으로 나타낼 수 있다.The current frame is referred to as n frames,

, The point of the world coordinate in the n frame is

, And the pixel of the image coordinate in the n frame is represented by

.

으로 된다. 그러나 카메라가 움직인다면 세계좌표에서 백그라운드의 한 포인트는 영상좌표내의 픽셀들 위로 투영된다. 즉,

으로 된다.If the camera is not moving, a point in the background in the world coordinates is always projected over the same pixel in the image coordinates. In other words,

. However, if the camera moves, one point in the background in the world coordinates is projected onto the pixels in the image coordinates. In other words,

.

This is an important characteristic in moving object detection (MOD) in dynamic situations.

)과 백그라운드 픽셀(

)을 구별하기 위해 에피폴라 제한을 사용한다.In the present invention, a foreground pixel (

) And background pixels (

) Using epipolar constraints.

에서의 에피폴을

으로 표시하고 에피폴라 라인을

으로 표시한다.

The epipole at

And the epipolar line is

.

상에서 하나의 픽셀(

)이 항상 이미지 평면(

)에서 에피폴라 라인(

) 위의 다른 하나의 픽셀(

)에 투영된다는 것을 의미한다.The epipolar limit is when the background is in a static state,

One pixel (

) Is always in the image plane (

) To the epipolar line (

) Another pixel above (

). ≪ / RTI >

상에서의 모든 픽셀은

에서의 에피폴라 라인에 투영되어야 하며, 그 반대도 마찬가지이다.Despite the camera movement

Lt; RTI ID = 0.0 >

To the epipolar lines in the matrix, and vice versa.

상에서의 포어그라운드 픽셀(

)은 이미지 평면(

)에서 에피폴라 라인(

) 위의 다른 하나의 픽셀(

)에 투영되지 않으며, 그 반대도 마찬가지이다.However, moving objects in world coordinates do not follow the epipolar line limitation. In other words,

The foreground pixels (

) Is the image plane

) To the epipolar line (

) Another pixel above (

), And vice versa.

This allows foreground pixels to be distinguished from background pixels.

상에서의 포어그라운드 픽셀(

)은

에서의 에피폴라 라인에 투영된다. 이러한 경우 움직이는 물체를 확인하기 위하여 세 개의 연속적인 프레임이 사용된다. 이는 이미지 프레임의 레이트가 충분히 높을 경우

과

사이 및

과

사이에 있는 물체의 거리가 거의 동일하다는 것을 근거로 한다. However, if an object moves along an epipolar line,

The foreground pixels (

)silver

Lt; RTI ID = 0.0 > epipolar < / RTI > In this case three consecutive frames are used to identify the moving object. This is because if the rate of the image frame is high enough

and

Between and

and

The distance of the object between them is almost the same.

To use two epipolar geometry constraints in successive frames, all of the epipoles in a successive frame must be aligned with each other. Being aligned here means that the epipoles of three consecutive frames should be the same. The alignment of these epipoles must be completed before using the two epipolar geometry constraints.

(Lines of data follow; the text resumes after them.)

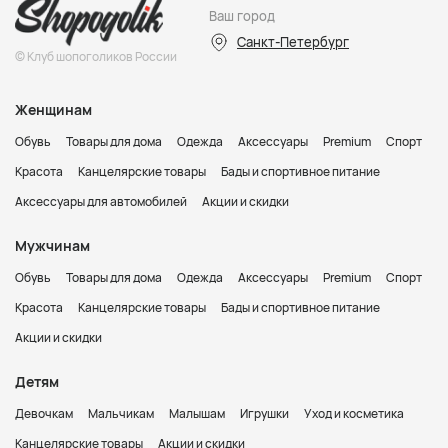
Ваш город
Санкт-Петербург
© Клуб шопоголиков России
Женщинам
Обувь
Товары для дома
Одежда
Аксессуары
Premium
Спорт
Красота
Канцелярские товары
Бады и спортивное питание
Аксессуары для автомобилей
Акции и скидки
Мужчинам
Обувь
Товары для дома
Одежда
Аксессуары
Premium
Спорт
Красота
Канцелярские товары
Бады и спортивное питание
Акции и скидки
Детям
Девочкам
Мальчикам
Малышам
Игрушки
Уход и косметика
Канцелярские товары
Акции и скидки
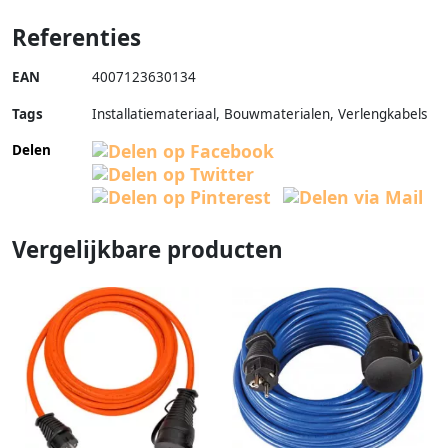
Referenties
EAN
4007123630134
Tags
Installatiemateriaal, Bouwmaterialen, Verlengkabels
Delen
Vergelijkbare producten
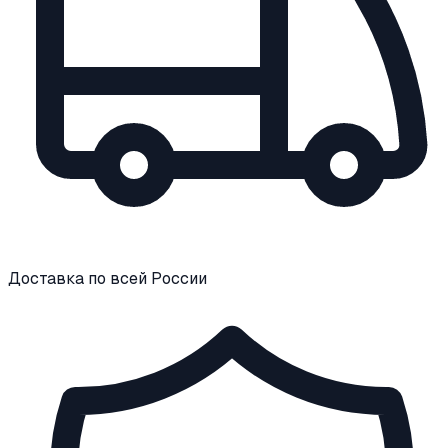
Доставка по всей России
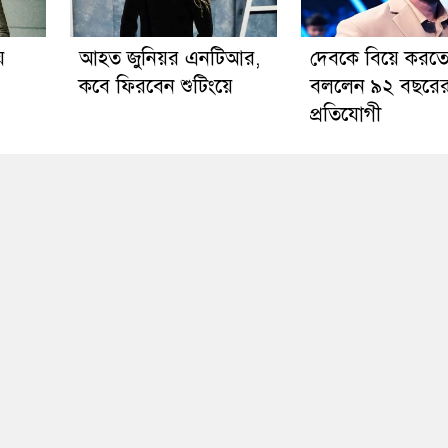
ে
আহত জুনিয়র এনটিআর,
দেবকে বিয়ে করত
কবে ফিরবেন শুটিংয়ে
বললেন ৯২ বছরে
প্রতিযোগী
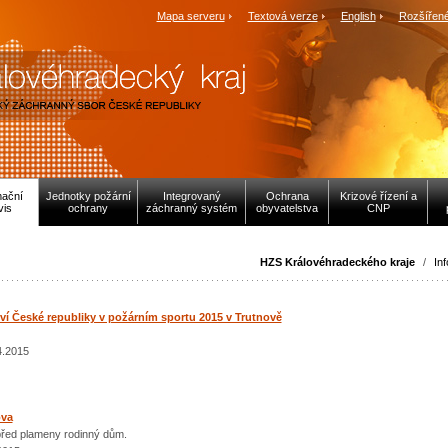
Mapa serveru
Textová verze
English
Rozšířené
mační
Jednotky požární
Integrovaný
Ochrana
Krizové řízení a
vis
ochrany
záchranný systém
obyvatelstva
CNP
HZS Královéhradeckého kraje
/
In
í České republiky v požárním sportu 2015 v Trutnově
4.2015
ova
 před plameny rodinný dům.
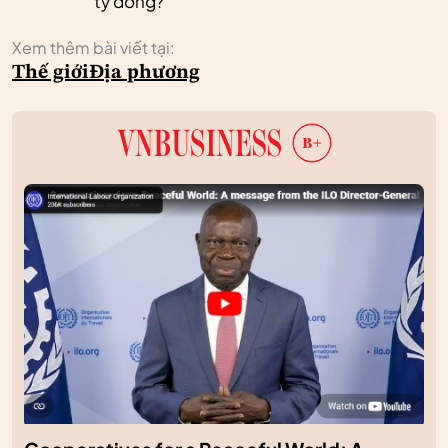
tỷ đồng?
Xem thêm bài viết tại:
Thế giới
Địa phương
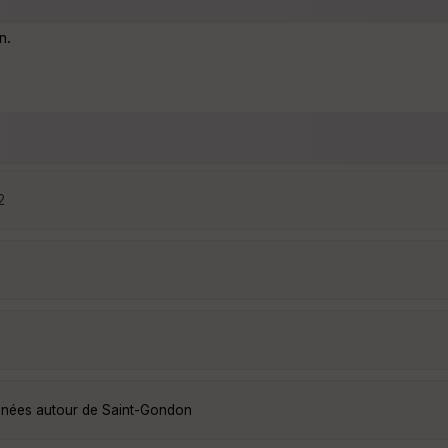
n.
2
onnées autour de Saint-Gondon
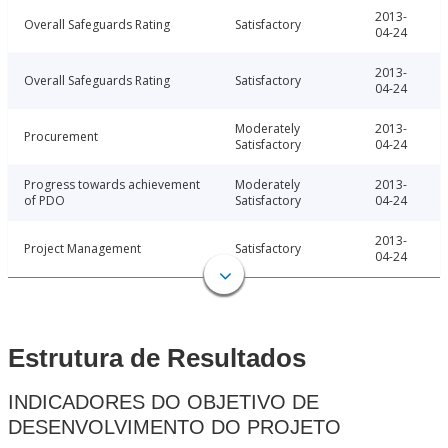
2013-
Overall Safeguards Rating
Satisfactory
04-24
2013-
Overall Safeguards Rating
Satisfactory
04-24
Moderately
2013-
Procurement
Satisfactory
04-24
Progress towards achievement
Moderately
2013-
of PDO
Satisfactory
04-24
2013-
Project Management
Satisfactory
04-24
Estrutura de Resultados
INDICADORES DO OBJETIVO DE
DESENVOLVIMENTO DO PROJETO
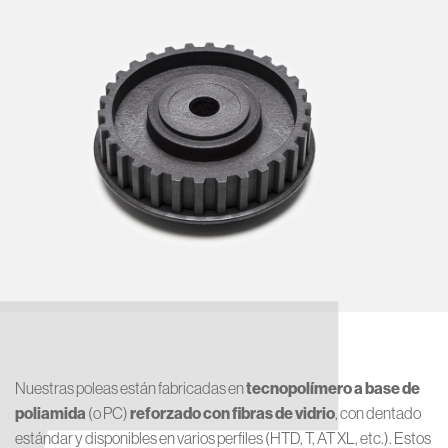
Nuestras poleas están fabricadas en
tecnopolímero a base de
poliamida
(o PC)
reforzado con fibras de vidrio
, con dentado
estándar y disponibles en varios perfiles (HTD, T, AT XL, etc.). Estos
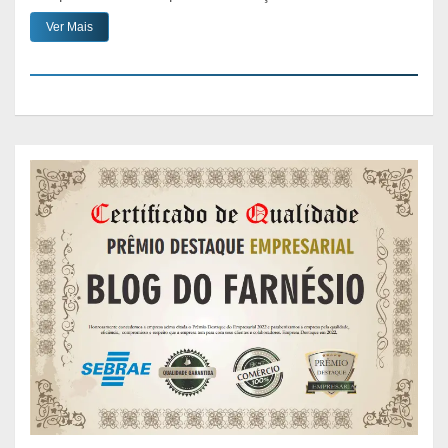
Ver Mais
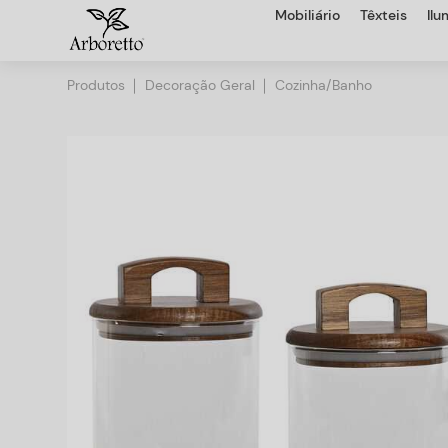
Mobiliário
Têxteis
Il
Produtos
Decoração Geral
Cozinha/Banho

Assuming that all objects are static and only the camera mounted on the vehicle is moving, only the ego-motion of the vehicle itself affects the variation of the pixel. The motion of the vehicle itself can be used to estimate epipole and epipolar lines in dynamic situations.

Since the ego motion in world coordinates is projected to the epipolar flow in the image coordinates, the epipolar flow can be estimated using successive frames to align the epipole and epipolar lines.

)는 로테이셔날 플로우(rotational flow,

)와 트랜슬레이션 플로우(translation flow,

)로 구성된다.pixel( ) Of epipolar flow (

) Is a rotational flow,

) And translation flow

).

(1)In other words,

(One)

는 카메라로부터 픽셀까지의 거리를 말한다.here,

Is the distance from the camera to the pixel.

The rotatory flow is related to the rotation component in the epipolar flow, and the translation flow is related to the distance component in the epipolar flow.

When the rotatory flow is compensated, the translation flow for the distance value is projected along the epipolar line. Therefore, in order to align the epipoles of n frames, n-1 frames and n + 1 frames, a rotatory flow must be estimated and compensated.

Estimate the rotatory flow using the SIFT feature in two consecutive frames to identify distinct pixels in the image.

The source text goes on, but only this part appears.